| PROVIDED DATA |
====
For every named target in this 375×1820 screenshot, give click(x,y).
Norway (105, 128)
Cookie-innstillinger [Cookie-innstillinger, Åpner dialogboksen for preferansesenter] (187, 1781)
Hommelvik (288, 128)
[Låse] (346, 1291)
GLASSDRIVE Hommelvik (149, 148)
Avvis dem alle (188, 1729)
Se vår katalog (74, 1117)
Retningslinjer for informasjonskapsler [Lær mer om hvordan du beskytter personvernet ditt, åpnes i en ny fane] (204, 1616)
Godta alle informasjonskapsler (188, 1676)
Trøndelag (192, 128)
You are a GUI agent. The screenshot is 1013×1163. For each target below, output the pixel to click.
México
====
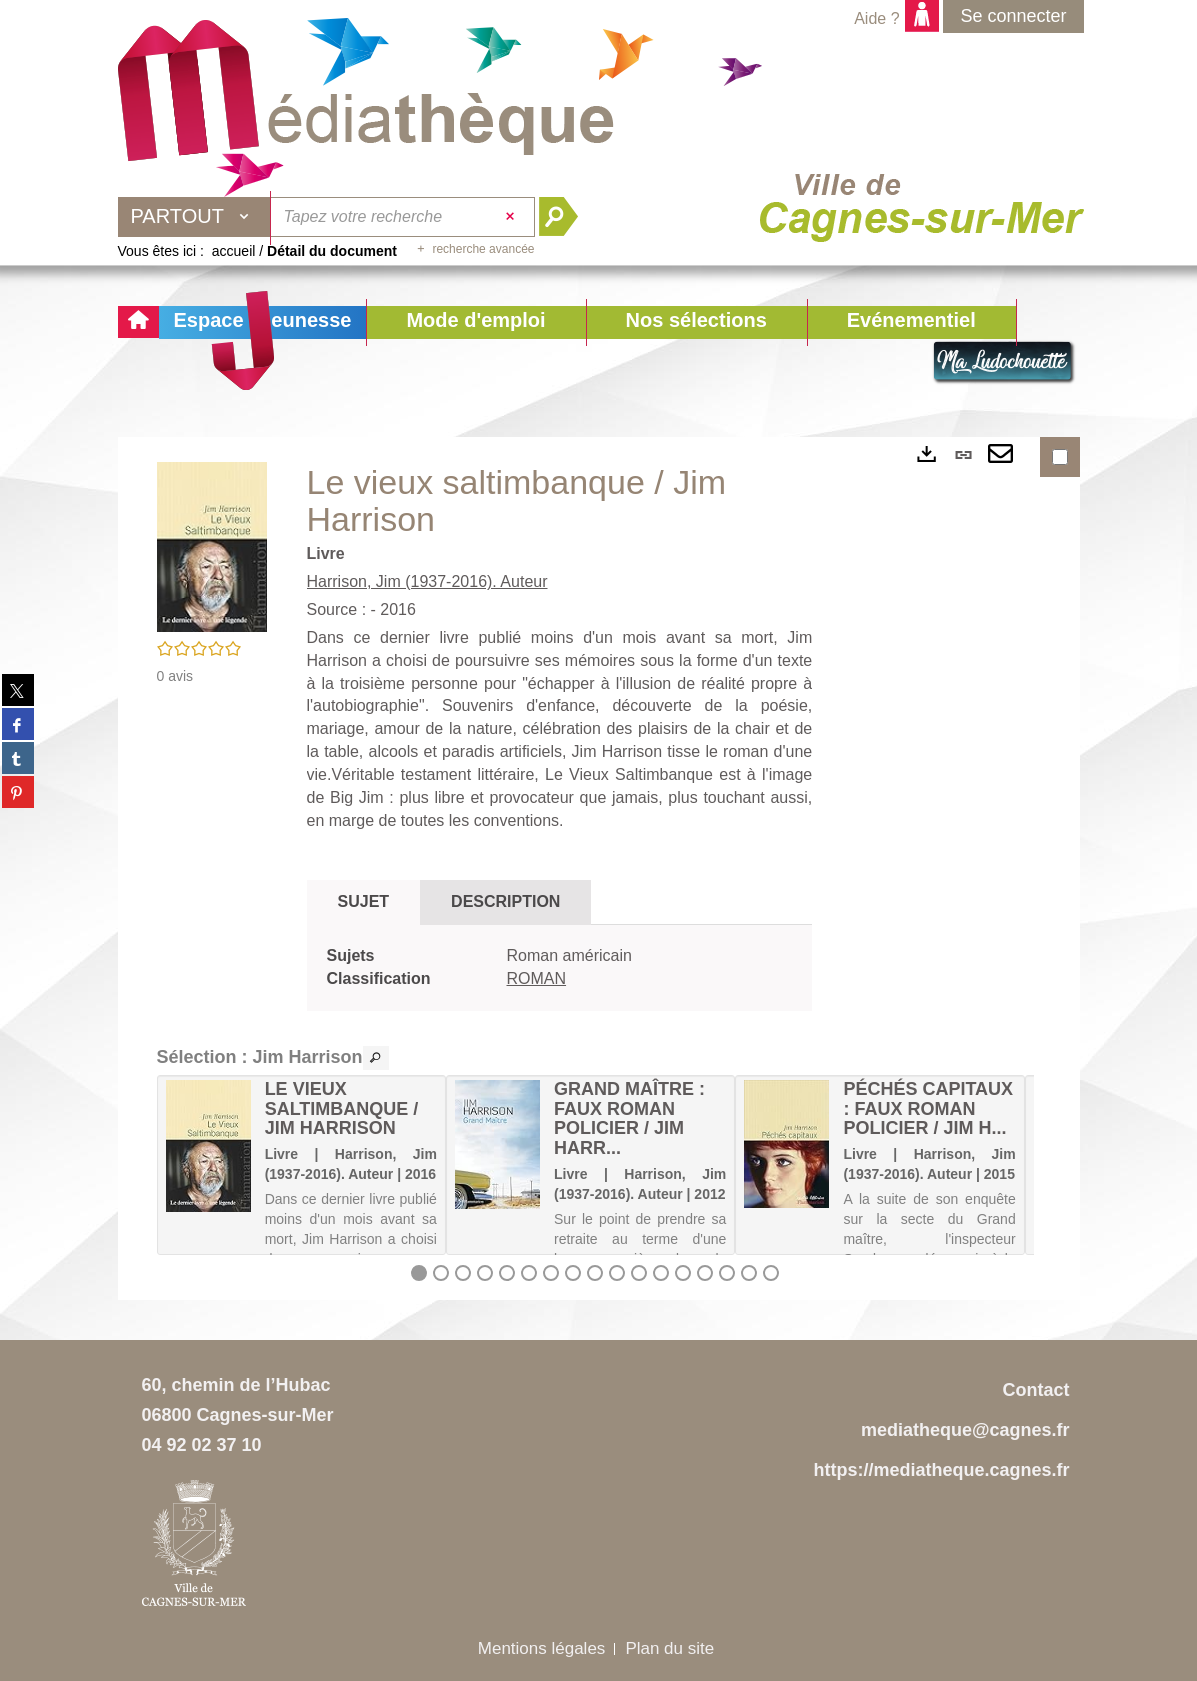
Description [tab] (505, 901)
====
| AIM OF THE EXERCISE |
Retype only the lines above between the line with "Se vår katalog (74, 1117)" and the line with "Trøndelag (192, 128)", counting those two lines as well, and keep every character as it is.

| ANSWER BOX |
Se vår katalog (74, 1117)
Retningslinjer for informasjonskapsler [Lær mer om hvordan du beskytter personvernet ditt, åpnes i en ny fane] (204, 1616)
Godta alle informasjonskapsler (188, 1676)
Trøndelag (192, 128)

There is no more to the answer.